Nous sommes au début du VIIe siècle, en Armorique du nord. Fils de Judaël, roi de Domnonée (le nom ancien de cette région), le prince Judicaël est l'aîné d'une famille de 15 frères et soeurs. A la mort de son père vers 605, il est écarté du pouvoir et se retire au monastère de Saint-Jean-de-Gaël que dirige saint Méen. Son frère, qui avait usurpé la royauté, étant devenu aveugle, Judicaël quitte son monastère pour faire face à ses responsabilités. Le roi Judicaël est couronné en 632 ; il épouse Morone, fille d'un seigneur de la région du Léon. Sans jamais oublier qu'il ne tient son pouvoir que du Dieu Tout-Puissant, il gouverne son peuple avec justice et générosité. En 636, saint Éloi lui fait rencontrer le roi Dagobert à Clichy, près de Paris ; les deux souverains signent un traité de paix.

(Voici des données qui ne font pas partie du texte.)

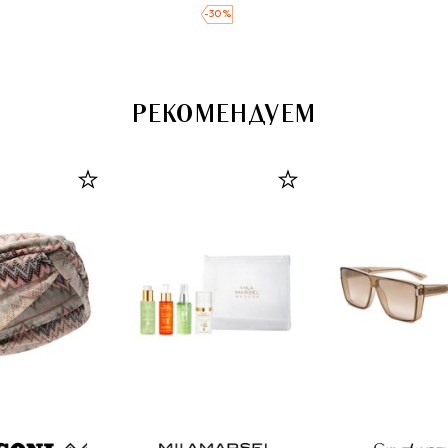
-
30
%
РЕКОМЕНДУЕМ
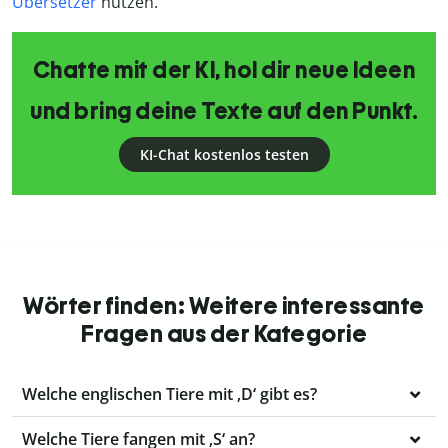
Übersetzer
nutzen.
Chatte mit der KI, hol dir neue Ideen
und bring deine Texte auf den Punkt.
KI-Chat kostenlos testen
Wörter finden: Weitere interessante
Fragen aus der Kategorie
Welche englischen Tiere mit ‚D‘ gibt es?
Welche Tiere fangen mit ‚S‘ an?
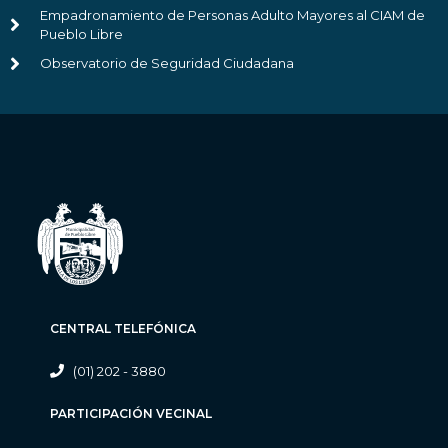
Empadronamiento de Personas Adulto Mayores al CIAM de
Pueblo Libre
Observatorio de Seguridad Ciudadana
CENTRAL TELEFÓNICA
(01) 202 - 3880
PARTICIPACIÓN VECINAL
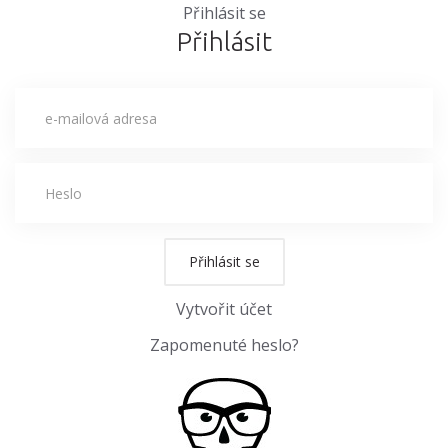
Přihlásit se
Přihlásit
Přihlásit se
Vytvořit účet
Zapomenuté heslo?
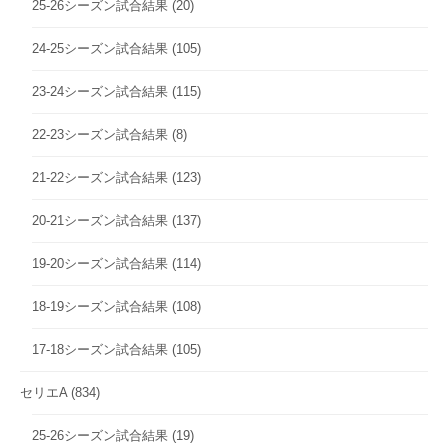
25-26シーズン試合結果
(20)
24-25シーズン試合結果
(105)
23-24シーズン試合結果
(115)
22-23シーズン試合結果
(8)
21-22シーズン試合結果
(123)
20-21シーズン試合結果
(137)
19-20シーズン試合結果
(114)
18-19シーズン試合結果
(108)
17-18シーズン試合結果
(105)
セリエA
(834)
25-26シーズン試合結果
(19)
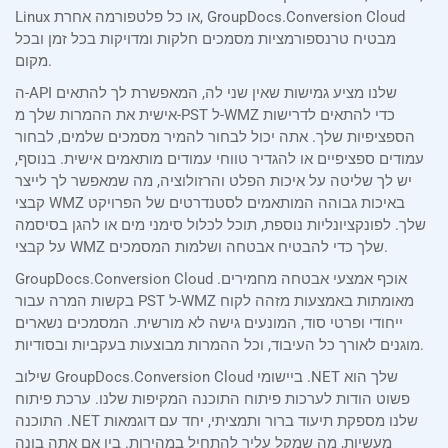
Linux או כל פלטפורמה אחרת, GroupDocs.Conversion Cloud
מבטיח טרנספורמציות מסמכים חלקות ומדויקות בכל זמן ובכל
מקום.
ה-API שלנו מציע גמישות שאין שני לה, המאפשרת לך להתאים
אישית את ההמרות שלך מ-PST ל-WMZ כדי להתאים לדרישות
הספציפיות שלך. אתה יכול לבחור להמיר מסמכים שלמים, לבחור
עמודים ספציפיים או להגדיר טווחי עמודים מותאמים אישית. בנוסף,
יש לך שליטה על איכות הפלט והרזולוציה, מה שמאפשר לך לייצר
קבצי WMZ באיכות גבוהה המותאמים לסטנדרטים של הפרויקט
שלך. לפונקציונליות נוספת, תוכל לכלול סימני מים או להגן בסיסמה
על קבצי WMZ שלך כדי להבטיח אבטחה ושלמות המסמכים.
GroupDocs.Conversion Cloud אוכף אמצעי אבטחה מחמירים.
בקשות המרה עבור PST ל-WMZ מאומתות באמצעות מזהה לקוח
ייחודי ופרטי סוד, המונעים גישה לא מורשית. המסמכים נשארים
מוגנים לאורך כל העיבוד, וכל ההמרות מבוצעות בעקביות ובסודיות.
שילוב GroupDocs.Conversion Cloud ביישומי .NET שלך הוא
פשוט הודות לערכות פיתוח התוכנה המקיפות שלנו. ערכת פיתוח
התוכנה .NET שלנו מספקת תיעוד ברור ותמציתי, יחד עם דוגמאות
מעשיות, מה שמקל עליך להתחיל במהירות. בין אם אתה בונה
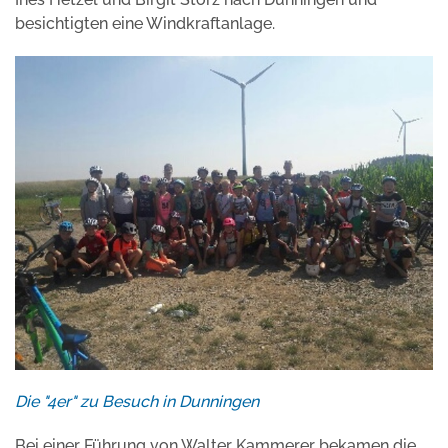
besichtigten eine Windkraftanlage.
Die "4er" zu Besuch in Dunningen
Bei einer Führung von Walter Kammerer bekamen die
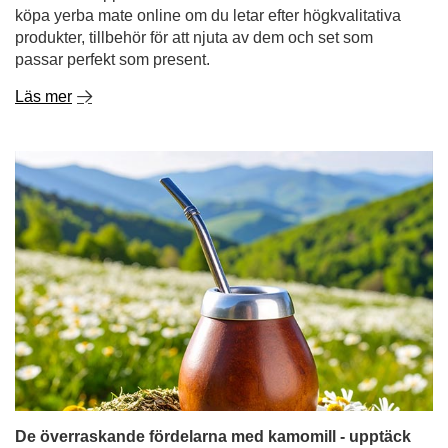
köpa yerba mate online om du letar efter högkvalitativa
produkter, tillbehör för att njuta av dem och set som
passar perfekt som present.
Läs mer
De överraskande fördelarna med kamomill - upptäck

Le roi de Domnonée travaille sans répit au développement de sa région, fondant en particulier plusieurs monastères, notamment à l'orée de la forêt de Paimpont.
 

Lassé, dit-on, de l'exercice du pouvoir, Judicaël ne s'y accroche pas et en 640, il se retire à Saint-Jean-de-Gaël, où il meurt vers 650. Grande était sa réputation de sainteté, qu'illustre un épisode analogue à celui du manteau partagé par saint Martin. Alors que toute une troupe de cavaliers avait refusé d'aider un lépreux dans la traversée d'une rivière, Judicaël chargea le miséreux sur ses épaules. Après la traversée, sur l'autre rive, le lépreux se révéla être le Christ. La mémoire populaire a toujours vénéré dans le saint roi Judicaël "le père des pauvres, le releveur des misérables et le fracteur (briseur) des orgueilleux". 

Comme Gaël est le nom du village proche de Saint-Méen-le-Grand où il se fit moine et revint terminer sa vie, saint Judicaël est devenu le saint patron des Gaël (au masculin comme au féminin) et de divers noms dérivés, comme Judicaël, Judy, Juhel et Jézéquel.